Ein anonymer Gastbeitrag
„Und jedem Anfang wohnt ein Zauber inne…“, so wunderbar simpel können Hermann Hesses berühmte und oft zitierte Worte die Aufregung, Begeisterung und Magie eines Neuanfanges einfangen und beschreiben. Auch einem beruflichen Wechsel und Neustart kann ein Zauber innewohnen – der Schritt ins Unbekannte, eine Herausforderung, neue Kollegen, eine völlig neue Kultur und vielleicht ganz neue Möglichkeiten für die eigene Karriere. Doch wo einerseits großes Potential für die Motivation, das Engagement, frische Ideen und die Mitarbeiterbindung schlummert, verbergen sich andererseits zahlreiche Möglichkeiten für Frustration, Demotivation und eine von Beginn an geschädigte Arbeitsbeziehung zwischen Unternehmen und Mitarbeiter. Und so wird das berühmte Onboarding für viele Arbeitnehmer weniger zum perfekten Start in einen neuen Job als vielmehr zur idealen Motivation sich dem Zauber eines weiteren Neuanfanges hinzugeben und das Heil in der Flucht zu suchen. Im folgenden Gastbeitrag erzählt ein anonymer Autor von seiner Employee Experience im Onboarding seines neuen Jobs – und warum er jetzt schon wieder auf Jobsuche ist.
Ein Wink des Schicksals?
Meine Entscheidung den Arbeitgeber zu wechseln ist nicht aus der Not heraus entstanden. Mit meinem Chef lief alles bestens, mit den Kollegen sowieso und Spaß an meinen Aufgaben hatte ich auch. Auf den ersten Blick also keinerlei Grund zur Beschwerde. Trotzdem, irgendwo ganz tief im Unterbewussten, ist mit der Zeit das Gefühl, dass irgendetwas fehlt, immer stärker geworden. Der Wunsch wirklich etwas zu bewegen. Die Gewissheit, am exakt richtigen Ort zu sein und dort etwas zu vollbringen, was niemand sonst schaffen könnte. Kurz, für den Arbeitgeber und alle Kollegen unverzichtbar zu sein. So vermessen das jetzt klingen mag und so schlecht es sich anfühlt, das zu schreiben: Ist das nicht der Zustand, den wir insgeheim alle anstreben? Das Fazit war klar: Ein Wechsel wäre schön, aber komplett ohne Eile und daher unter den äußerst luxuriösen Rahmenbedingungen wirklich auf den „perfekten“ Job warten zu können.

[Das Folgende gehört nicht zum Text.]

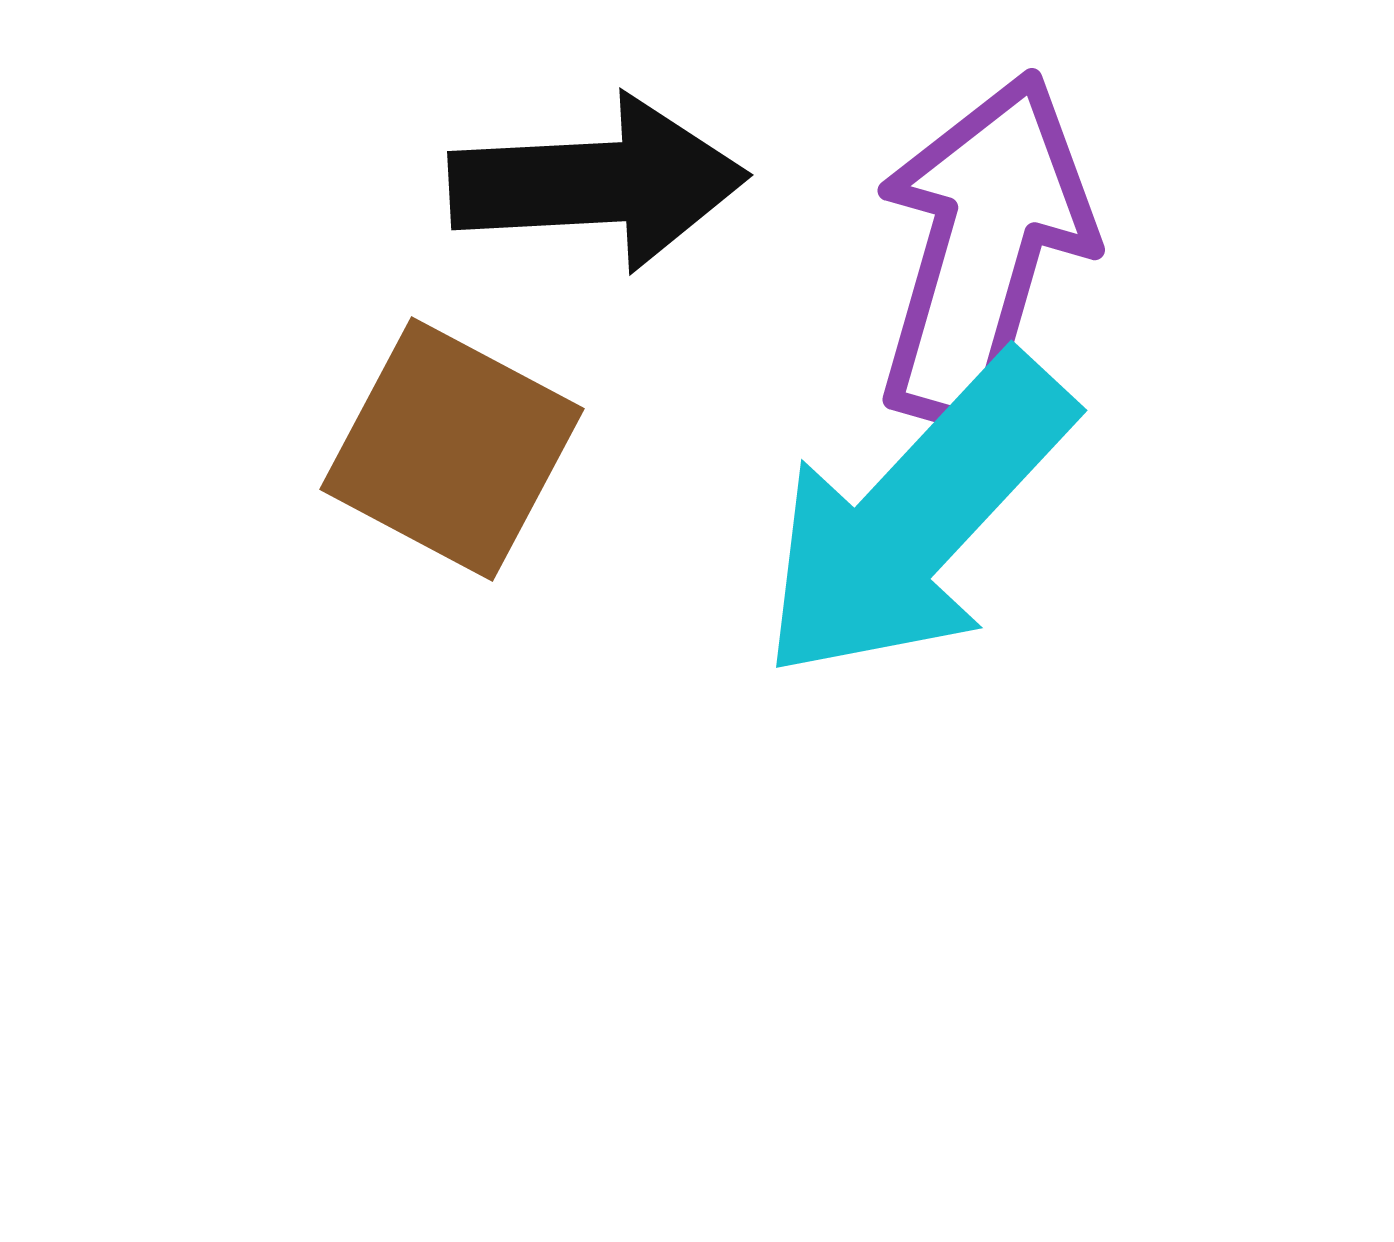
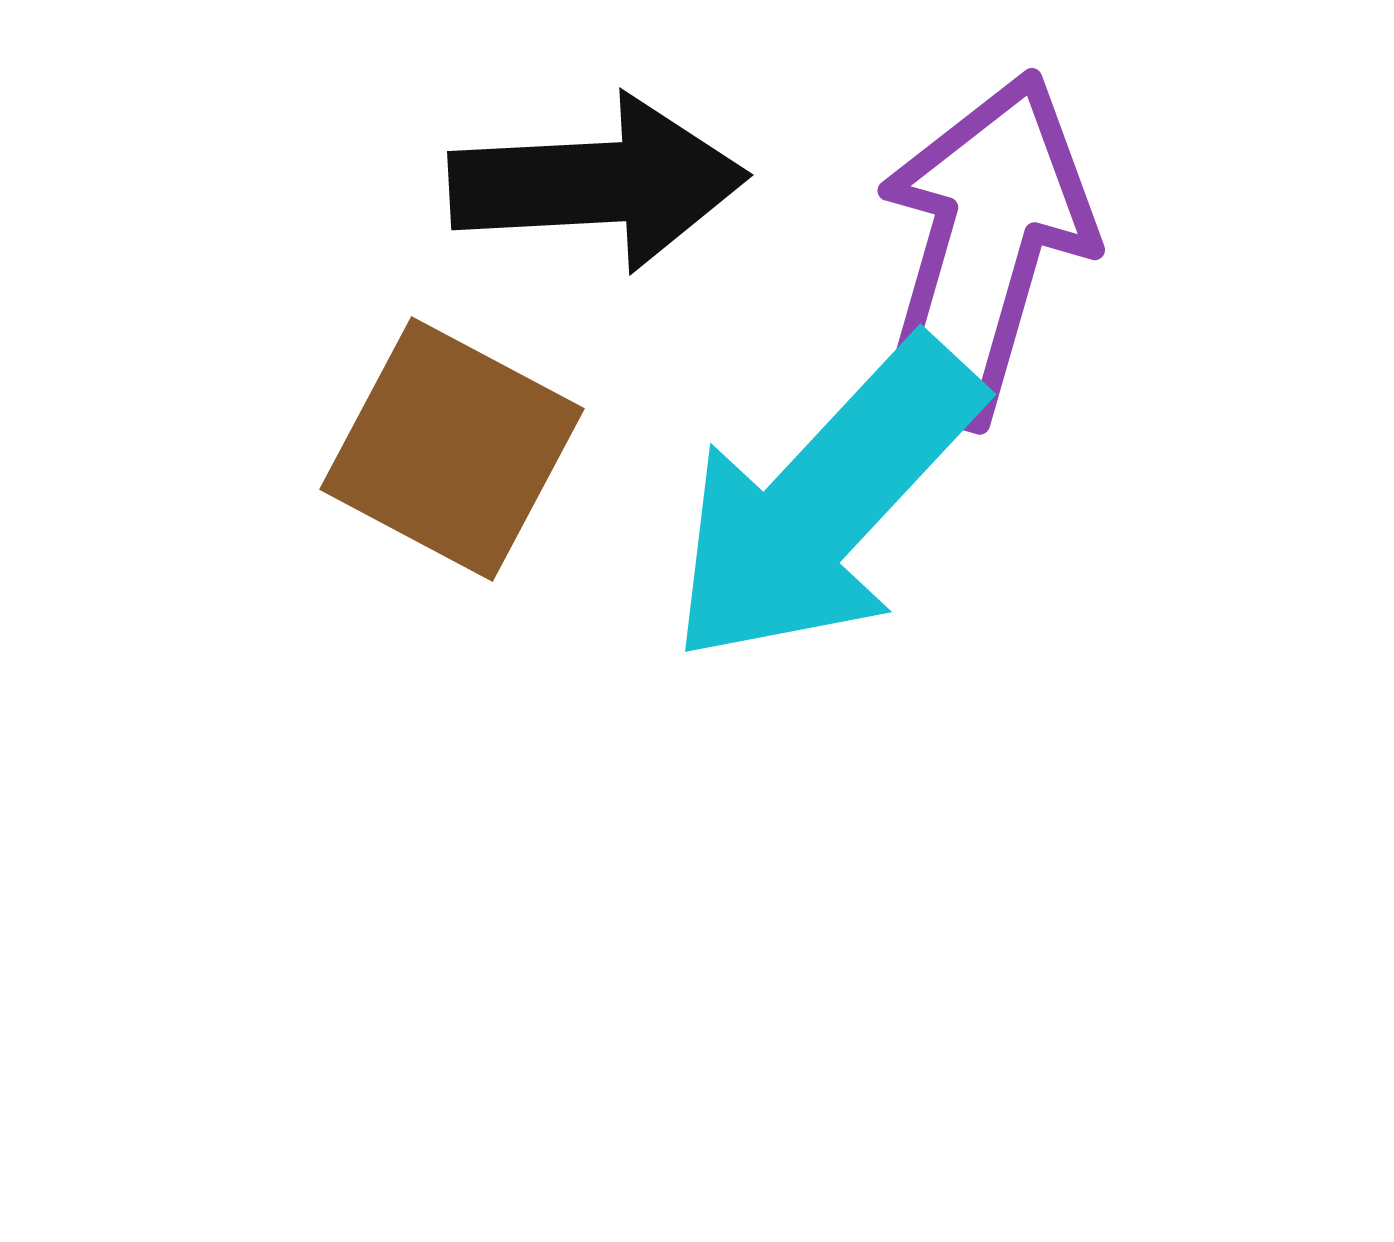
cyan arrow: moved 91 px left, 16 px up
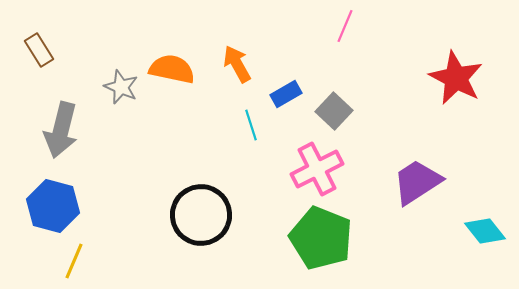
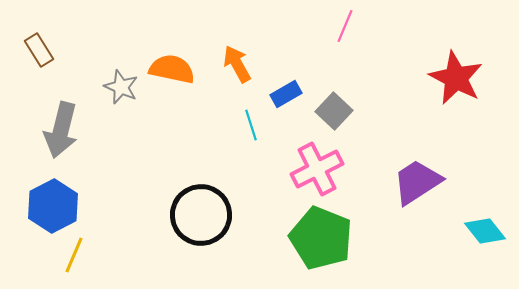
blue hexagon: rotated 18 degrees clockwise
yellow line: moved 6 px up
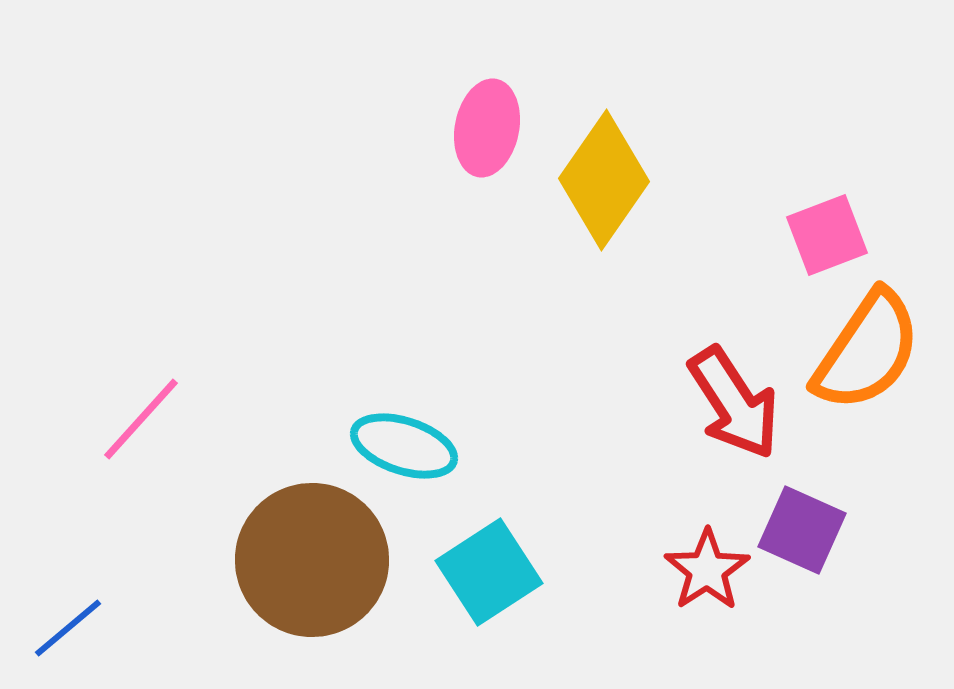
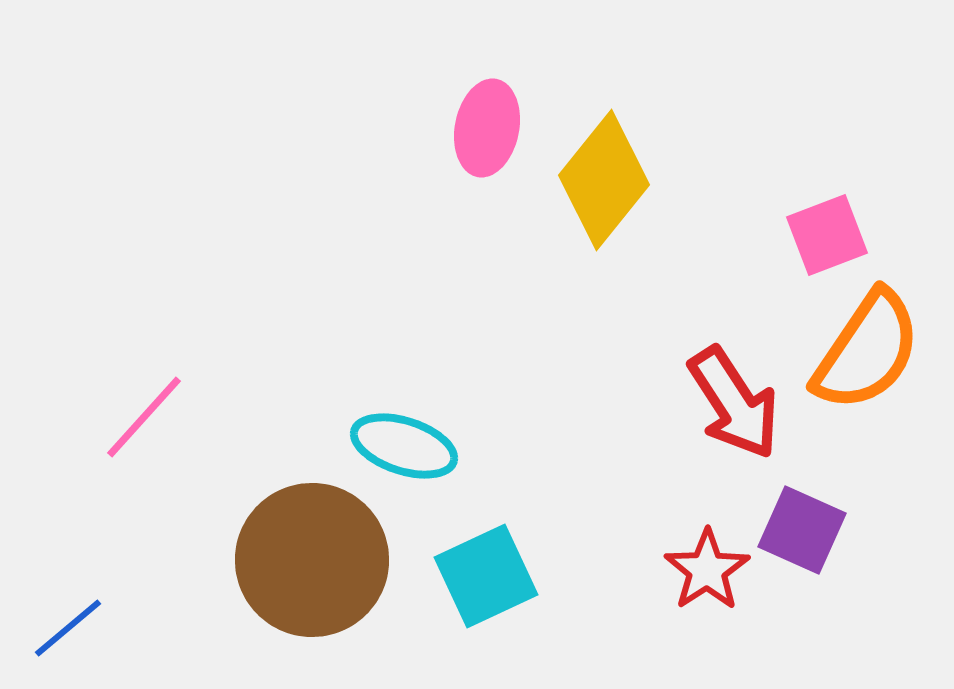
yellow diamond: rotated 4 degrees clockwise
pink line: moved 3 px right, 2 px up
cyan square: moved 3 px left, 4 px down; rotated 8 degrees clockwise
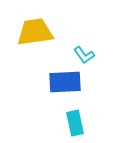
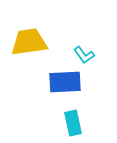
yellow trapezoid: moved 6 px left, 10 px down
cyan rectangle: moved 2 px left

Gesagt, getan. Und irgendwann stand er dann in Form einer Stellenausschreibung vor mir. So als hätte ich mir die Stelle selbst definiert; wird das Leben vielleicht doch noch zu einem Wunschkonzert? Da muss man doch sofort alles stehen und liegen lassen, ein schneidiges Anschreiben verfassen und die Bewerbungsunterlagen abschicken. Der Rückruf kam innerhalb von zwei Tagen, das persönliche Gespräch noch in der gleichen Woche. Großer Bahnhof unter vertrauter Atmosphäre bereits beim ersten Bewerbungsgespräch. Beim Finalen dann sowieso. Die doch recht hohen Anforderungen? Bei meinem Hintergrund überhaupt kein Grund zur Sorge! Gehaltswünsche? Gute Leute haben ihren Preis, da kommt man mir natürlich entgegen! Mittel- und langfristige Perspektive? Die Rolle ist entscheidend für die zukünftige Unternehmensstrategie, Sie verstehen! Ansonsten: Bei jedweden Fragen und Bedenken jederzeit melden, selbstverständlich auch abends, man kann über alles reden! Da war es also endlich, das wohlige Gefühl: „Die brauchen mich, genau mich.“ Der Wechsel war entschieden.
Hilfe, neuer Mitarbeiter
Dann endlich der erste Tag: Abholung an der Pforte, anschließend triumphaler Marsch ins neue Büro. Der Arbeitsplatz in güldenes Licht getaucht. Das ist sie also, die zukünftige Stätte meines Wirkens. Am Ende des Tages sind alle neuen Kollegen abgeklappert, der Rechner eingerichtet und alles Notwendige installiert. Morgen geht’s dann richtig los! Soweit zumindest die Erwartung. In der Realität passiert… nichts. Das Team steckt bis zum Hals in Projekten, die hinter Zeitplan liegen. Der Vorgesetzte ist überlastet und hat weitaus größere Sorgen als sich um individuelle Mitarbeiter zu kümmern. Die Projektleiter, denen ich zuarbeiten soll, hätten zusätzliche Manpower zwar alle bitter nötig, die Entscheidung, wo diese tatsächlich eingesetzt werden soll, wurde jedoch vertagt. Für die Diskussion war bislang nun mal leider einfach keine Zeit. Die diskutierten Aufgaben aus den Bewerbungsgesprächen? Runterpriorisiert und auf unbestimmte Zeit verschoben. Dann vielleicht erstmal irgendwo unterstützen? Dafür bräuchten die Kollegen erstmal überhaupt Kapazität, um Sachen zu dokumentieren und erklären. Außerdem hängt man schon irgendwie an seinen Aufgaben, will man da wirklich was an die „Neuen“ übergeben? Am Ende machen die noch was falsch oder – noch viel schlimmer – ernten die Lorbeeren für die bereits geleistete Vorarbeit!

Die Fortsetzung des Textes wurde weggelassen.